Dice R. Kapuscinski en Ébano:

los traficantes de esclavos despoblaron el continente y lo condenaron a una existencia vegetativa y apática… hasta hoy en día África no se ha desprendido de esta pesadilla, no ha levantado cabeza tras semejante desgracia… las consecuencias también son psicológicas. Envenenó las relaciones personales entre los habitantes de África, les inyectó odio y multiplicó las guerras. Los más fuertes intentaban inmovilizar a los más débiles para venderlos en el mercado, los reyes comerciaban con sus súbditos; los vencedores con los vencidos y los tribunales, con los condenados. Semejante comercio marcó las psique del africano, con el estigma tal vez más profundo, doloroso y duradero: el complejo de inferioridad… En este comercio, Zanzíbar se revela como una estrella negra y triste…
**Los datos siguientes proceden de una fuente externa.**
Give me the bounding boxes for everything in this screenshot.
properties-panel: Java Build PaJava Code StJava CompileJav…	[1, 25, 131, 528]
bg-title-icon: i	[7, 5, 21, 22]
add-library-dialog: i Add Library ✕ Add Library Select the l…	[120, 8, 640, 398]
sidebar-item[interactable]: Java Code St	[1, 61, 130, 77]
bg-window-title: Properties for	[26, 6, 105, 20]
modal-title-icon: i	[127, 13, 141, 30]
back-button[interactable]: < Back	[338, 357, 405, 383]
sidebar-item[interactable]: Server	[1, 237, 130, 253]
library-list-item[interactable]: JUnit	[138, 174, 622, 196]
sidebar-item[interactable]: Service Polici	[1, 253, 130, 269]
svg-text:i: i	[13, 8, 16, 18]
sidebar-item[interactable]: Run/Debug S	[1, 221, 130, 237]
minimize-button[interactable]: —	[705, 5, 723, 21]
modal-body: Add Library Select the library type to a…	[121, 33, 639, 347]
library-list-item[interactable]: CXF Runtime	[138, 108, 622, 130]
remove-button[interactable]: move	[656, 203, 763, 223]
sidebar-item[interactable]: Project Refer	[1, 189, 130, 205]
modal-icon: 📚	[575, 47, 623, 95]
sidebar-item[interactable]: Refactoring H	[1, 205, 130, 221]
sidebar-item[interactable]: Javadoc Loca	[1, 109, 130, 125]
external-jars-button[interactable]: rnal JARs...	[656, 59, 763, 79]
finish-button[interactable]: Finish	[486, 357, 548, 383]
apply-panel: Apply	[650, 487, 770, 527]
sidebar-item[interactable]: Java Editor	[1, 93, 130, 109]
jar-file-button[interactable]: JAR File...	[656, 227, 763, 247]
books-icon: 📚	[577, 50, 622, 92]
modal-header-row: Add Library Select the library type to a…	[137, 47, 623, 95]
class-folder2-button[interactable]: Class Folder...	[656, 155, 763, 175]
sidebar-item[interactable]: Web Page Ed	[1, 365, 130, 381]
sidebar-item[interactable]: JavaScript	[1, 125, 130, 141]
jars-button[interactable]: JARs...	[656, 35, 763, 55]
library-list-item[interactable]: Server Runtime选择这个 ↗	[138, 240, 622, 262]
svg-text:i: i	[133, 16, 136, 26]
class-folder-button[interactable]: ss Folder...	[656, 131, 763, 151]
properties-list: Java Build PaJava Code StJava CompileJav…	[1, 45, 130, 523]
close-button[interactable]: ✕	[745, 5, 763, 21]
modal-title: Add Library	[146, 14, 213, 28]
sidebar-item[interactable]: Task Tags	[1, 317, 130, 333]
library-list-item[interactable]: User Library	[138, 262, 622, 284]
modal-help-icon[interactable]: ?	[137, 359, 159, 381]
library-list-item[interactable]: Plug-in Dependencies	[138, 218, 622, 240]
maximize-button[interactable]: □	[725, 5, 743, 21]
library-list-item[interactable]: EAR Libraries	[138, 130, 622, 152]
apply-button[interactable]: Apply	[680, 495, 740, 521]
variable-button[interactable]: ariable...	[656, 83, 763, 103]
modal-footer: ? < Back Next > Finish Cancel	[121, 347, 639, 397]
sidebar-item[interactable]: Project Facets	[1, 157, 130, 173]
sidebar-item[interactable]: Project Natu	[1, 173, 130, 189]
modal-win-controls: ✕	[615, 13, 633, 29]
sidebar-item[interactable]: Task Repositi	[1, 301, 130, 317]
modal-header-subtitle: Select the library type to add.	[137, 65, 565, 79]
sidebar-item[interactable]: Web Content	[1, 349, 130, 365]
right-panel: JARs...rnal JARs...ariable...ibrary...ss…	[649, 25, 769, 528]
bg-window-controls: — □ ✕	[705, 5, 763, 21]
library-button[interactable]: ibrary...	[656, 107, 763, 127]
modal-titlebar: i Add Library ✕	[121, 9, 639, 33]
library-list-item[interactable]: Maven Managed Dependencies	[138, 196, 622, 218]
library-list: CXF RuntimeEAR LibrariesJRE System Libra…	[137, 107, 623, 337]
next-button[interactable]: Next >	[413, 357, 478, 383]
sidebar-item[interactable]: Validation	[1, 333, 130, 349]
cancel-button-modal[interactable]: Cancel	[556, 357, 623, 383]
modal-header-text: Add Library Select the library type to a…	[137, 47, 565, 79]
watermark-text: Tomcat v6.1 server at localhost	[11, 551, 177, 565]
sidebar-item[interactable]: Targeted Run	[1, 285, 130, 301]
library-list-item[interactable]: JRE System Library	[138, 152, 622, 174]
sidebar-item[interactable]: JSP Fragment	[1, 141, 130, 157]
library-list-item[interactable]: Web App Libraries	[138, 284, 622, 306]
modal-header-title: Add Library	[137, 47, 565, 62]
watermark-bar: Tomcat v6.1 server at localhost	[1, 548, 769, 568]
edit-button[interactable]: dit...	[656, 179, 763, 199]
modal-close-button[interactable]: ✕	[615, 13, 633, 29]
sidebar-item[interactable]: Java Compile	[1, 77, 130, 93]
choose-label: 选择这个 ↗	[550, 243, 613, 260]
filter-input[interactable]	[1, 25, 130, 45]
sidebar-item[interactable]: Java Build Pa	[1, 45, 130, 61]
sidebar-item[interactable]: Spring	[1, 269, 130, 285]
Un día me invitaron a jugar un partido de fútbol en la playa, once contra once. El único blanco en el terreno de juego. Están acostumbrados a ver en televisión la Premier League inglesa y piensan que cualquier futbolista caucásico se llama o Cristiano o Ronaldo. A los cinco minutos el capitán de mi equipo, que perdía estrepitosamente, me sugirió con delicadeza que podía tomar un descanso. No me dejaron entrar otra vez en el campo.

Tras vaguear durante varios días por las playas, con la ramita de trigo colgando de la comisura de la boca, descalzo, con pareo y cansado de estar tumbado boca arriba con las manos abiertas detrás de la cabeza, decidí que había que ponerse en marcha otra vez. Rumbo a Zimbabue.